TASK INSTRUCTIONS -
Could you give the data below again exactly, apart from the pictures?

(Records from a dataset)
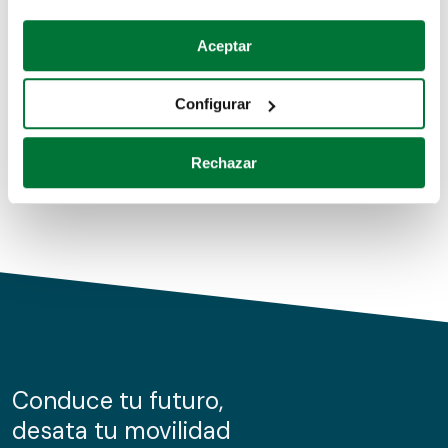
Coches de segunda mano
Si lo permite, también quisiéramos:
Aceptar
Recopilar información sobre su ubicación geográfica
Coches de km0
que puede tener una precisión de varios metros
Configurar
Coches de renting
Identificar su dispositivo analizándolo activamente
para buscar características específicas (huellas
Rechazar
digitales)
Obtenga más información sobre cómo se procesan sus
datos personales y establezca sus preferencias en la
sección de datos
. Puede cambiar o retirar su
consentimiento en cualquier momento en la Declaración
de cookies.
Las cookies de este sitio web se usan para personalizar
el contenido y los anuncios, ofrecer funciones de redes
sociales y analizar el tráfico. Además, compartimos
Conduce tu futuro,
información sobre el uso que haga del sitio web con
desata tu movilidad
nuestros partners de redes sociales, publicidad y análisis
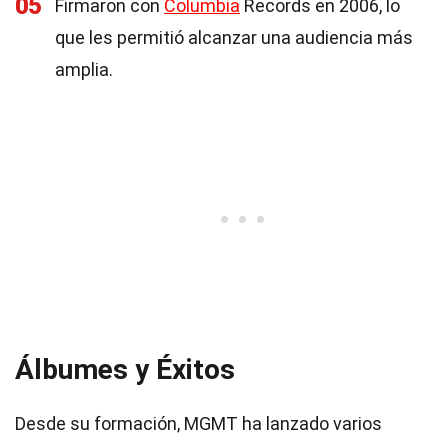
05
Firmaron con
Columbia
Records en 2006, lo
que les permitió alcanzar una audiencia más
amplia.
Álbumes y Éxitos
Desde su formación, MGMT ha lanzado varios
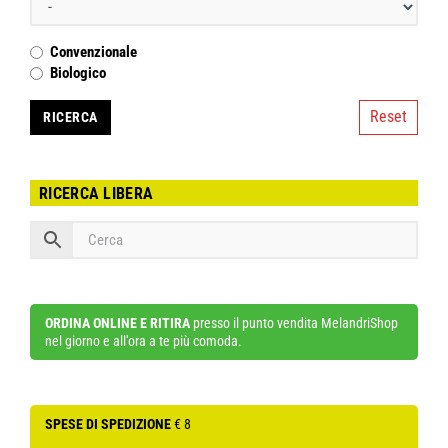
Convenzionale
Biologico
Reset
RICERCA LIBERA
ORDINA ONLINE E RITIRA
presso il punto vendita MelandriShop
nel giorno e all'ora a te più comoda.
SPESE DI SPEDIZIONE
€ 8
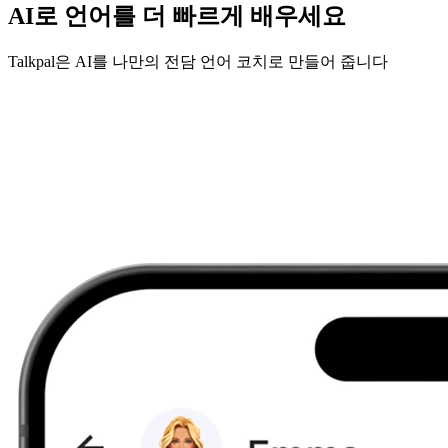
AI로 언어를 더 빠르게 배우세요
Talkpal은 AI를 나만의 전담 언어 코치로 만들어 줍니다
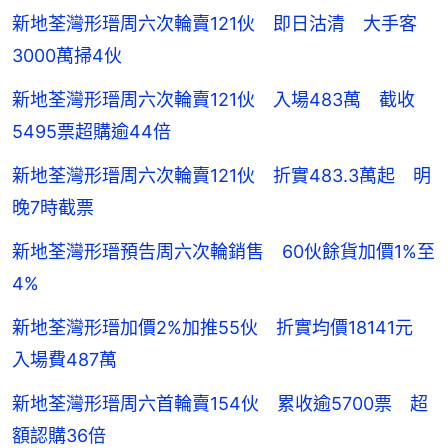
新地荃灣形瑨周六次輪賣121伙 即日沽清 大手客
3000萬掃4伙
新地荃灣形瑨周六次輪賣121伙 入場483萬 截收
5495票超購逾44倍
新地荃灣形瑨周六次輪賣121伙 折實483.3萬起 明
晚7時截票
新地荃灣形瑨預告周六次輪銷售 60伙餘貨加價1%至
4%
新地荃灣形瑨加價2%加推55伙 折實均價18141元
入場費487萬
新地荃灣形瑨周六首輪賣154伙 累收逾5700票 超
額認購36倍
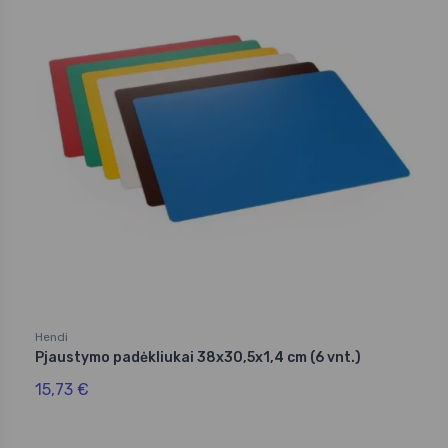
Hendi
Pjaustymo padėkliukai 38x30,5x1,4 cm (6 vnt.)
15,73 €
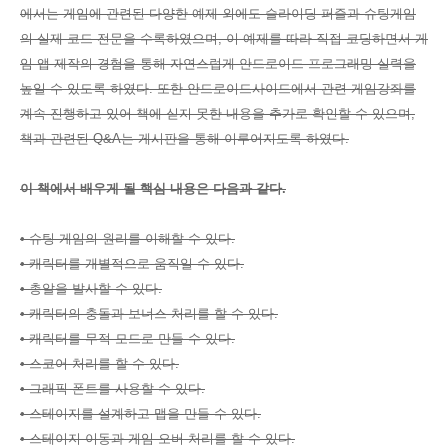
에서는 게임에 관련된 다양한 예제 외에도 슬라이딩 퍼즐과 슈팅게임
의 실제 코드 전문을 수록하였으며, 이 예제를 따라 직접 코딩하면서 게
임 앱 제작의 경험을 통해 자연스럽게 안드로이드 프로그래밍 실력을
높일 수 있도록 하였다. 또한 안드로이드사이드에서 관련 게임강좌를
계속 진행하고 있어 책에 싣지 못한 내용을 추가로 확인할 수 있으며,
책과 관련된 Q&A는 게시판을 통해 이루어지도록 하였다.
이 책에서 배우게 될 핵심 내용은 다음과 같다.
• 슈팅 게임의 원리를 이해할 수 있다.
• 캐릭터를 개별적으로 움직일 수 있다.
• 총알을 발사할 수 있다.
• 캐릭터의 충돌과 보너스 처리를 할 수 있다.
• 캐릭터를 무적 모드로 만들 수 있다.
• 스코어 처리를 할 수 있다.
• 그래픽 폰트를 사용할 수 있다.
• 스테이지를 설계하고 맵을 만들 수 있다.
• 스테이지 이동과 게임 오버 처리를 할 수 있다.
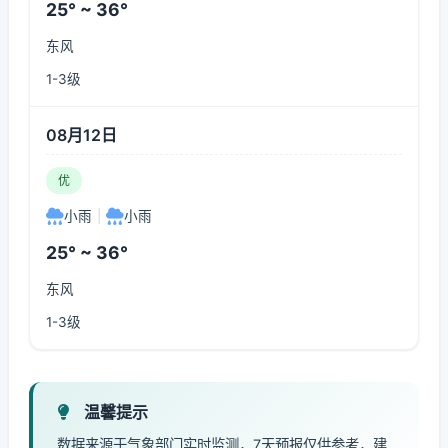
25° ~ 36°
东风
1-3级
08月12日
优
小雨
|
小雨
25° ~ 36°
东风
1-3级
温馨提示
数据来源于气象部门实时监测，7天预报仅供参考，建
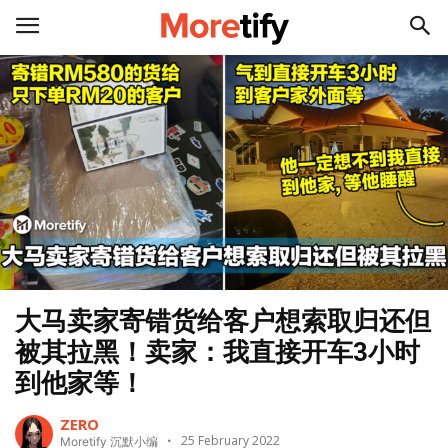
大马卖家寄错货给客户想索取归还但
被其拉黑！卖家：我直接开车3小时
到他家等！
ZERO
25 February 2022
Moretify 沉默小编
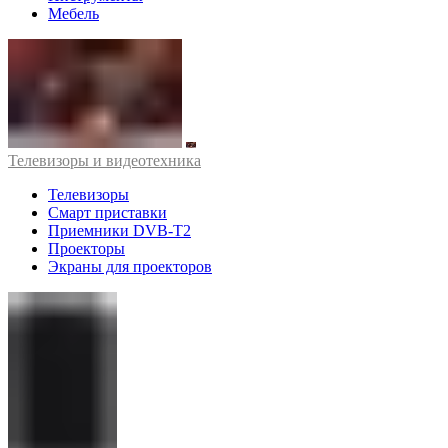
Мебель
Телевизоры и видеотехника
Телевизоры
Смарт приставки
Приемники DVB-T2
Проекторы
Экраны для проекторов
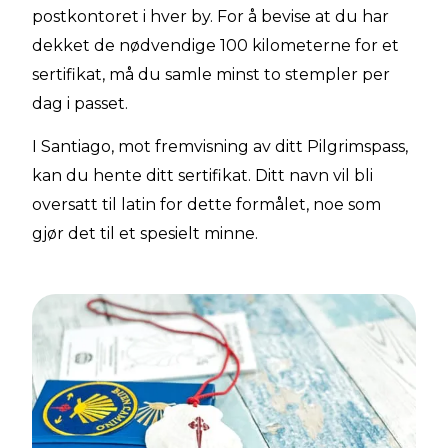
postkontoret i hver by. For å bevise at du har
dekket de nødvendige 100 kilometerne for et
sertifikat, må du samle minst to stempler per
dag i passet.
I Santiago, mot fremvisning av ditt Pilgrimspass,
kan du hente ditt sertifikat. Ditt navn vil bli
oversatt til latin for dette formålet, noe som
gjør det til et spesielt minne.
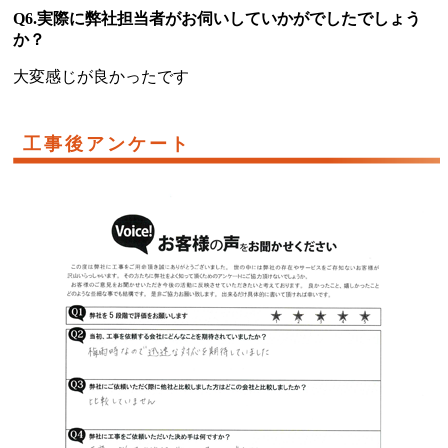
Q6.実際に弊社担当者がお伺いしていかがでしたでしょう
か？
大変感じが良かったです
工事後アンケート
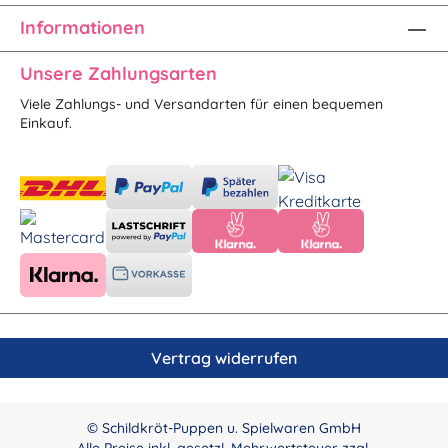
Informationen
Unsere Zahlungsarten
Viele Zahlungs- und Versandarten für einen bequemen
Einkauf.
Vertrag widerrufen
© Schildkröt-Puppen u. Spielwaren GmbH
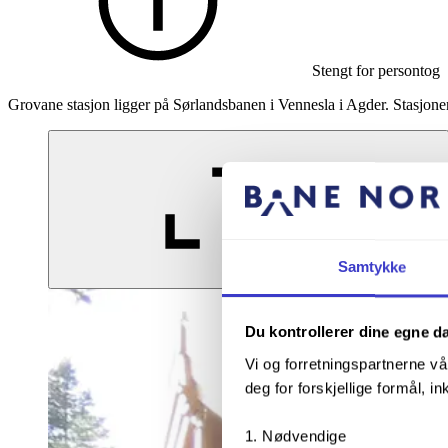
Stengt for persontog
Grovane stasjon ligger på Sørlandsbanen i Vennesla i Agder. Stasjonen 
Samtykke
Forstørr bildet
Du kontrollerer dine egne d
Vi og forretningspartnerne vå
deg for forskjellige formål, in
Nødvendige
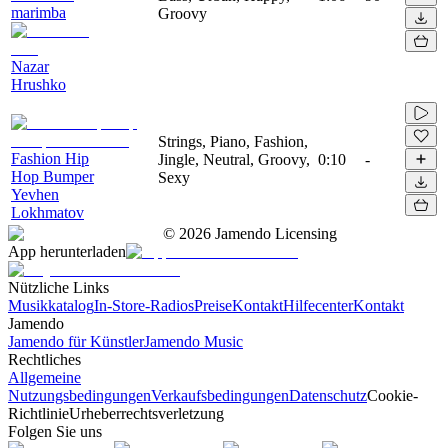
marimba
Groovy
Nazar
Hrushko
Strings, Piano, Fashion,
Fashion Hip
Jingle, Neutral, Groovy,
0:10
-
Hop Bumper
Sexy
Yevhen
Lokhmatov
©
2026
Jamendo Licensing
App herunterladen
Nützliche Links
Musikkatalog
In-Store-Radios
Preise
Kontakt
Hilfecenter
Kontakt
Jamendo
Jamendo für Künstler
Jamendo Music
Rechtliches
Allgemeine
Nutzungsbedingungen
Verkaufsbedingungen
Datenschutz
Cookie-
Richtlinie
Urheberrechtsverletzung
Folgen Sie uns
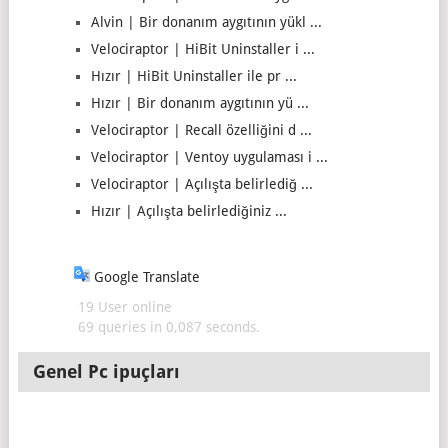
Alvin | Bir donanım aygıtının yükl ...
Velociraptor | HiBit Uninstaller i ...
Hızır | HiBit Uninstaller ile pr ...
Hızır | Bir donanım aygıtının yü ...
Velociraptor | Recall özelliğini d ...
Velociraptor | Ventoy uygulaması i ...
Velociraptor | Açılışta belirlediğ ...
Hızır | Açılışta belirlediğiniz ...
Google Translate
19 User online
69 queries in 0,087 seconds.
Genel Pc ipuçları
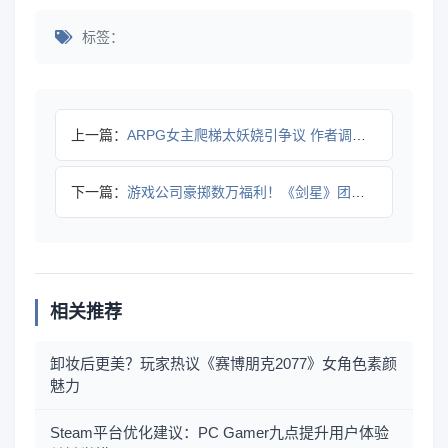
标签：
上一篇：
ARPG女主爬梯太妖娆引争议 作者调优动作更懂玩家心理
下一篇：
游戏公司豪掷数万福利！《剑星》团队全员获苹果套装现金
相关推荐
卸妆后更美？玩家热议《赛博朋克2077》女角色素颜
魅力
Steam平台优化建议：PC Gamer九点提升用户体验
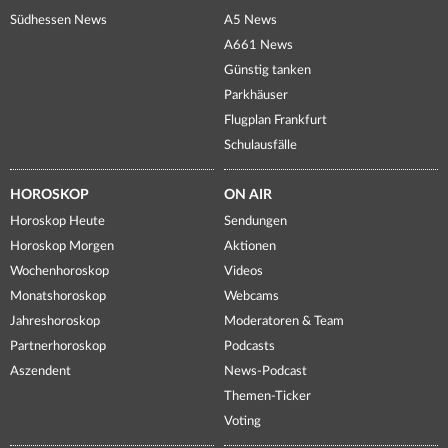
Südhessen News
A5 News
A661 News
Günstig tanken
Parkhäuser
Flugplan Frankfurt
Schulausfälle
HOROSKOP
ON AIR
Horoskop Heute
Sendungen
Horoskop Morgen
Aktionen
Wochenhoroskop
Videos
Monatshoroskop
Webcams
Jahreshoroskop
Moderatoren & Team
Partnerhoroskop
Podcasts
Aszendent
News-Podcast
Themen-Ticker
Voting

EXERCISE RESULT -
Coches de segunda mano
Si lo permite, también quisiéramos:
Aceptar
Recopilar información sobre su ubicación geográfica
Coches de km0
que puede tener una precisión de varios metros
Configurar
Coches de renting
Identificar su dispositivo analizándolo activamente
para buscar características específicas (huellas
Rechazar
digitales)
Obtenga más información sobre cómo se procesan sus
datos personales y establezca sus preferencias en la
sección de datos
. Puede cambiar o retirar su
consentimiento en cualquier momento en la Declaración
de cookies.
Las cookies de este sitio web se usan para personalizar
el contenido y los anuncios, ofrecer funciones de redes
sociales y analizar el tráfico. Además, compartimos
Conduce tu futuro,
información sobre el uso que haga del sitio web con
desata tu movilidad
nuestros partners de redes sociales, publicidad y análisis
05
Firmaron con
Columbia
Records en 2006, lo
que les permitió alcanzar una audiencia más
amplia.
Álbumes y Éxitos
Desde su formación, MGMT ha lanzado varios
Convenzionale
Biologico
Reset
RICERCA LIBERA
ORDINA ONLINE E RITIRA
presso il punto vendita MelandriShop
nel giorno e all'ora a te più comoda.
SPESE DI SPEDIZIONE
€ 8
AI로 언어를 더 빠르게 배우세요
Talkpal은 AI를 나만의 전담 언어 코치로 만들어 줍니다
新地荃灣形瑨周六次輪賣121伙 即日沽清 大手客
3000萬掃4伙
新地荃灣形瑨周六次輪賣121伙 入場483萬 截收
5495票超購逾44倍
新地荃灣形瑨周六次輪賣121伙 折實483.3萬起 明
晚7時截票
新地荃灣形瑨預告周六次輪銷售 60伙餘貨加價1%至
4%
新地荃灣形瑨加價2%加推55伙 折實均價18141元
入場費487萬
新地荃灣形瑨周六首輪賣154伙 累收逾5700票 超
額認購36倍
Hendi
Pjaustymo padėkliukai 38x30,5x1,4 cm (6 vnt.)
15,73 €
에서는 게임에 관련된 다양한 예제 외에도 슬라이딩 퍼즐과 슈팅게임
의 실제 코드 전문을 수록하였으며, 이 예제를 따라 직접 코딩하면서 게
임 앱 제작의 경험을 통해 자연스럽게 안드로이드 프로그래밍 실력을
높일 수 있도록 하였다. 또한 안드로이드사이드에서 관련 게임강좌를
계속 진행하고 있어 책에 싣지 못한 내용을 추가로 확인할 수 있으며,
책과 관련된 Q&A는 게시판을 통해 이루어지도록 하였다.
이 책에서 배우게 될 핵심 내용은 다음과 같다.
• 슈팅 게임의 원리를 이해할 수 있다.
• 캐릭터를 개별적으로 움직일 수 있다.
• 총알을 발사할 수 있다.
• 캐릭터의 충돌과 보너스 처리를 할 수 있다.
• 캐릭터를 무적 모드로 만들 수 있다.
• 스코어 처리를 할 수 있다.
• 그래픽 폰트를 사용할 수 있다.
• 스테이지를 설계하고 맵을 만들 수 있다.
• 스테이지 이동과 게임 오버 처리를 할 수 있다.
25° ~ 36°
东风
1-3级
08月12日
优
小雨
|
小雨
25° ~ 36°
东风
1-3级
温馨提示
数据来源于气象部门实时监测，7天预报仅供参考，建
大马卖家寄错货给客户想索取归还但
被其拉黑！卖家：我直接开车3小时
到他家等！
ZERO
25 February 2022
Moretify 沉默小编
Мебель
Телевизоры и видеотехника
Телевизоры
Смарт приставки
Приемники DVB-T2
Проекторы
Экраны для проекторов
postkontoret i hver by. For å bevise at du har
dekket de nødvendige 100 kilometerne for et
sertifikat, må du samle minst to stempler per
dag i passet.
I Santiago, mot fremvisning av ditt Pilgrimspass,
kan du hente ditt sertifikat. Ditt navn vil bli
oversatt til latin for dette formålet, noe som
gjør det til et spesielt minne.
Q6.実際に弊社担当者がお伺いしていかがでしたでしょう
か？
大変感じが良かったです
工事後アンケート
Informationen
Unsere Zahlungsarten
Viele Zahlungs- und Versandarten für einen bequemen
Einkauf.
Vertrag widerrufen
© Schildkröt-Puppen u. Spielwaren GmbH
Stengt for persontog
Grovane stasjon ligger på Sørlandsbanen i Vennesla i Agder. Stasjonen 
Samtykke
Forstørr bildet
Du kontrollerer dine egne d
Vi og forretningspartnerne vå
deg for forskjellige formål, in
Nødvendige
marimba
Groovy
Nazar
Hrushko
Strings, Piano, Fashion,
Fashion Hip
Jingle, Neutral, Groovy,
0:10
-
Hop Bumper
Sexy
Yevhen
Lokhmatov
©
2026
Jamendo Licensing
App herunterladen
Nützliche Links
Musikkatalog
In-Store-Radios
Preise
Kontakt
Hilfecenter
Kontakt
Jamendo
Jamendo für Künstler
Jamendo Music
Rechtliches
Allgemeine
Nutzungsbedingungen
Verkaufsbedingungen
Datenschutz
Cookie-
Richtlinie
Urheberrechtsverletzung
Folgen Sie uns
Alvin | Bir donanım aygıtının yükl ...
Velociraptor | HiBit Uninstaller i ...
Hızır | HiBit Uninstaller ile pr ...
Hızır | Bir donanım aygıtının yü ...
Velociraptor | Recall özelliğini d ...
Velociraptor | Ventoy uygulaması i ...
Velociraptor | Açılışta belirlediğ ...
Hızır | Açılışta belirlediğiniz ...
Google Translate
19 User online
69 queries in 0,087 seconds.
Genel Pc ipuçları
标签：
上一篇：
ARPG女主爬梯太妖娆引争议 作者调优动作更懂玩家心理
下一篇：
游戏公司豪掷数万福利！《剑星》团队全员获苹果套装现金
相关推荐
卸妆后更美？玩家热议《赛博朋克2077》女角色素颜
魅力
Steam平台优化建议：PC Gamer九点提升用户体验
Südhessen News
A5 News
A661 News
Günstig tanken
Parkhäuser
Flugplan Frankfurt
Schulausfälle
HOROSKOP
ON AIR
Horoskop Heute
Sendungen
Horoskop Morgen
Aktionen
Wochenhoroskop
Videos
Monatshoroskop
Webcams
Jahreshoroskop
Moderatoren & Team
Partnerhoroskop
Podcasts
Aszendent
News-Podcast
Themen-Ticker
Voting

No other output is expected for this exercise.